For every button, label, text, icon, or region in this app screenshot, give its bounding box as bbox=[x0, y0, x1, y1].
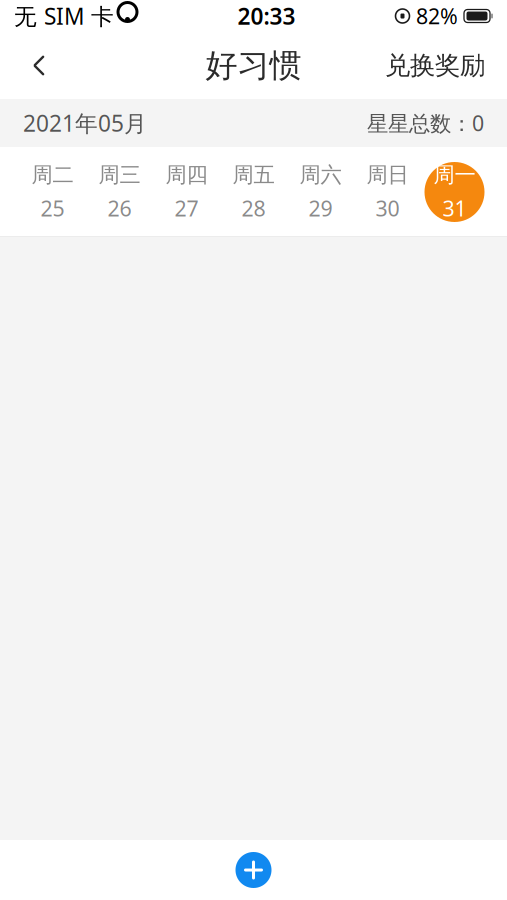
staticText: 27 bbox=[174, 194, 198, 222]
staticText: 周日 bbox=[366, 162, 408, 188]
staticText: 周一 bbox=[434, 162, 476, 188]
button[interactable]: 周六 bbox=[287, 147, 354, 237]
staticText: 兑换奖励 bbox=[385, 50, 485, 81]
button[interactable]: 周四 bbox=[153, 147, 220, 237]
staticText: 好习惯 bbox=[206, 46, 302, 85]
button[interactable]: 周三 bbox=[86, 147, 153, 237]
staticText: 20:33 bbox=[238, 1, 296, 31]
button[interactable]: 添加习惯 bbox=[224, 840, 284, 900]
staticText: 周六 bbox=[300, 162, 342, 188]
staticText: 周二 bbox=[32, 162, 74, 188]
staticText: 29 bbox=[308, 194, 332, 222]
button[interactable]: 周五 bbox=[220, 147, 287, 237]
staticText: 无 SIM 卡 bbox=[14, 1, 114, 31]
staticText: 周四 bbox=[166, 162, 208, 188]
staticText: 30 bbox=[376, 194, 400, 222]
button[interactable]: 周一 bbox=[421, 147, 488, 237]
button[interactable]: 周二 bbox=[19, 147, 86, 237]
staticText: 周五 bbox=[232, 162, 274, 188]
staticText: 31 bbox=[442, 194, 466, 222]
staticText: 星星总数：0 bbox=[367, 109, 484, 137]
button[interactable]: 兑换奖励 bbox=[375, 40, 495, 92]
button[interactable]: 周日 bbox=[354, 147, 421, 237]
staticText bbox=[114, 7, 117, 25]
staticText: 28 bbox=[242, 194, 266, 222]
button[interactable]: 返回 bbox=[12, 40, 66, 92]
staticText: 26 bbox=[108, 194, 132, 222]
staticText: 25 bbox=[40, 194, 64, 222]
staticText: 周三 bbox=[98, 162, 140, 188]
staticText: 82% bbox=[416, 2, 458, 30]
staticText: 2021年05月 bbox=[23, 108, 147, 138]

--

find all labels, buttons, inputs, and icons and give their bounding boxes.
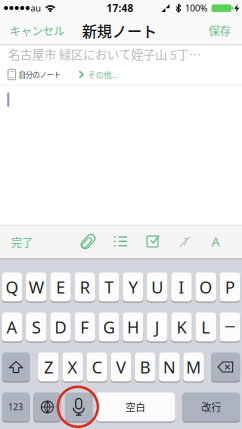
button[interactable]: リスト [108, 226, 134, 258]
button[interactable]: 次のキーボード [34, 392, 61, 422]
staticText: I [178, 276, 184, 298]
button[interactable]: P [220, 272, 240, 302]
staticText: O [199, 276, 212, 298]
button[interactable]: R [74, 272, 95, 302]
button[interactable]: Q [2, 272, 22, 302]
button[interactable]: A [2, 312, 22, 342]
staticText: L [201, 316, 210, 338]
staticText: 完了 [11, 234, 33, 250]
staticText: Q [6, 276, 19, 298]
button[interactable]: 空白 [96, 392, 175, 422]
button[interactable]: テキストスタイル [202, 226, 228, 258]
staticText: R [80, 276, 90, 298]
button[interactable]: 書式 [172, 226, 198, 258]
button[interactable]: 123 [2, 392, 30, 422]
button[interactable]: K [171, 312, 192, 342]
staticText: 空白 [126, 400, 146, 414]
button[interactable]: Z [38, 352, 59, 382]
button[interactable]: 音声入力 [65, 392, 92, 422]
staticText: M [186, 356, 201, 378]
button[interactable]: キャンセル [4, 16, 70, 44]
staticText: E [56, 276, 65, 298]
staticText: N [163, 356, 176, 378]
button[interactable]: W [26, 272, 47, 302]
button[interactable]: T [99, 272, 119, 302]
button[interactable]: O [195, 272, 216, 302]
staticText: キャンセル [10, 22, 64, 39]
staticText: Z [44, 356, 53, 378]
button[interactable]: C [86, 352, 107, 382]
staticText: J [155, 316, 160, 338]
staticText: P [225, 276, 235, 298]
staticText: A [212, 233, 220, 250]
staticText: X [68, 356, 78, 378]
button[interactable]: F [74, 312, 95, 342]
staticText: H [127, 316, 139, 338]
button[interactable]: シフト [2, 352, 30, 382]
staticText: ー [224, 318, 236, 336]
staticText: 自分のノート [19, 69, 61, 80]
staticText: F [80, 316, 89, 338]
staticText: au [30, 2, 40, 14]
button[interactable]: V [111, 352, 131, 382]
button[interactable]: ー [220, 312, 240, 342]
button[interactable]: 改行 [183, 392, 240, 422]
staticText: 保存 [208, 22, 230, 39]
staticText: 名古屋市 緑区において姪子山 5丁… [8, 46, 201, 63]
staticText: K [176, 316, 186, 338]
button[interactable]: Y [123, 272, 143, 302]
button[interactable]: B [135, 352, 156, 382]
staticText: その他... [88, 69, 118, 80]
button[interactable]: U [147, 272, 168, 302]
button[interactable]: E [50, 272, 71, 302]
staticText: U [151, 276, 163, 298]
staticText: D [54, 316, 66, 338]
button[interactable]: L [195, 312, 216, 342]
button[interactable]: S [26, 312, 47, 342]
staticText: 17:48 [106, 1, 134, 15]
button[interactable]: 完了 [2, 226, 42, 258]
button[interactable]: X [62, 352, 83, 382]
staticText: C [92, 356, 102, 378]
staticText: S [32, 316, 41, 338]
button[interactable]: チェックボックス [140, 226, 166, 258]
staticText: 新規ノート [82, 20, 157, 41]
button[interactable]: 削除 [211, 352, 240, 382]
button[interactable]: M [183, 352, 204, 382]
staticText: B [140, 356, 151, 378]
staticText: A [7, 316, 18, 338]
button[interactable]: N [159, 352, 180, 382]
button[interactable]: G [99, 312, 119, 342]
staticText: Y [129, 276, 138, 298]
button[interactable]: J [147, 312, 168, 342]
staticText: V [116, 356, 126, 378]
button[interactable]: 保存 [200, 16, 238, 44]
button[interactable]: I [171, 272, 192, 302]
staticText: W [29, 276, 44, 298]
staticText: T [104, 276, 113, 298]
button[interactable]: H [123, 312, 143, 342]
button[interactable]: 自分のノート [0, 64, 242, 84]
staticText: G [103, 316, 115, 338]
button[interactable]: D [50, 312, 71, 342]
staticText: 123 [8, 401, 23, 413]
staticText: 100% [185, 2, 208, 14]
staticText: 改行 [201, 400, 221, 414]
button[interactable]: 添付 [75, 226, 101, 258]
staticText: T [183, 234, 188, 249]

> _Exercise aim_: Within the entries, find all lines that contain "give" and copy each one.

> _Your response_:
For every button, label, text, icon, or region in this app screenshot, give its bounding box as bbox=[x0, y0, x1, y1].
find all labels, buttons, inputs, and icons and give their bounding boxes.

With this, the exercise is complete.